What you are asked to do: Omitting all images, give the entries that follow again exactly as they read.

※

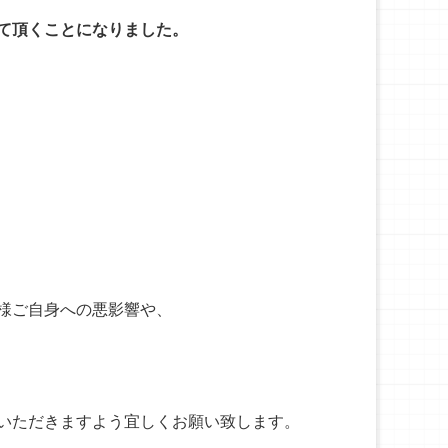
て頂くことになりました。
様ご自身への悪影響や、
いただきますよう宜しくお願い致します。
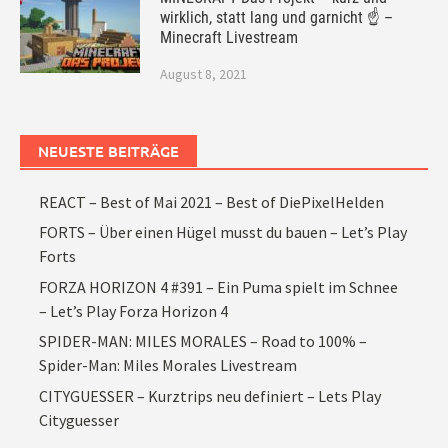
wirklich, statt lang und garnicht ☝ –
Minecraft Livestream
August 8, 2021
NEUESTE BEITRÄGE
REACT – Best of Mai 2021 – Best of DiePixelHelden
FORTS – Über einen Hügel musst du bauen – Let’s Play
Forts
FORZA HORIZON 4 #391 – Ein Puma spielt im Schnee
– Let’s Play Forza Horizon 4
SPIDER-MAN: MILES MORALES – Road to 100% –
Spider-Man: Miles Morales Livestream
CITYGUESSER – Kurztrips neu definiert – Lets Play
Cityguesser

※

Exercise solution:
て頂くことになりました。
様ご自身への悪影響や、
いただきますよう宜しくお願い致します。
wirklich, statt lang und garnicht ☝ –
Minecraft Livestream
August 8, 2021
NEUESTE BEITRÄGE
REACT – Best of Mai 2021 – Best of DiePixelHelden
FORTS – Über einen Hügel musst du bauen – Let’s Play
Forts
FORZA HORIZON 4 #391 – Ein Puma spielt im Schnee
– Let’s Play Forza Horizon 4
SPIDER-MAN: MILES MORALES – Road to 100% –
Spider-Man: Miles Morales Livestream
CITYGUESSER – Kurztrips neu definiert – Lets Play
Cityguesser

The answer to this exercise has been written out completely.